October – November, 2010
curated by Hayley A. Silverman
The first fortress started with a wall. Behind that wall, survivalists sat prepared for future disruptions, accidents, disasters—building structures that would help them endure, or just simply disappear. Contemporary interior spaces—malls, fluorescent-lit schools, art galleries—have undergone what Virilio sees as a smoothing process, with the elevator succeeding the stairway. This erosion of resistance dampens the tactile link between people and their surroundings.
Strength arises from disequilibrium. A Greek hilltop village has produced growing numbers of centenarians due to their working on slanted surface; the steep grade of their surroundings adds a measure of tension to all aspects of daily life. Resistance builds future resistance. Physical difficulty heightens our senses and activates our sense of agency. It places us in movement and teaches us about the nature of our bodies, which are always in the process of restructuring themselves.
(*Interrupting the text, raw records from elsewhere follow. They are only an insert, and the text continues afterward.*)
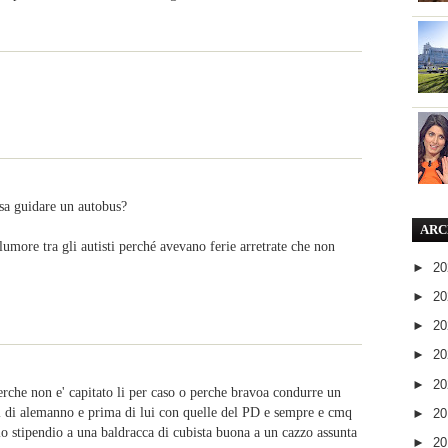
ssa guidare un autobus?
ARC
umore tra gli autisti perché avevano ferie arretrate che non
►
2
►
2
►
2
►
2
►
2
rche non e' capitato li per caso o perche bravoa condurre un
i di alemanno e prima di lui con quelle del PD e sempre e cmq
►
2
o stipendio a una baldracca di cubista buona a un cazzo assunta
►
2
The fortress, among other military earthworks, was left behind as a reminder of ancient warfare. Amid dense brush, spoiled building materials, animals forming back into packs, what canned products will still taste good? Are we in control of what we produce?
The art object will slowly recede into the Earth, creating a strange footprint, while the Earth object resurfaces, changed.
The artifacts and ideas within these walls, in this show, reflect potential collisions and the unknowable nature of the future. These artists expand the field of the unknown by projecting their purpose toward a specific future—drawing maps, sending out signals, and demarcating passages from their personal sites of experience.
To occupy one’s own agency is to take control of one’s alienation. To be an artist is to be in charge of one’s life.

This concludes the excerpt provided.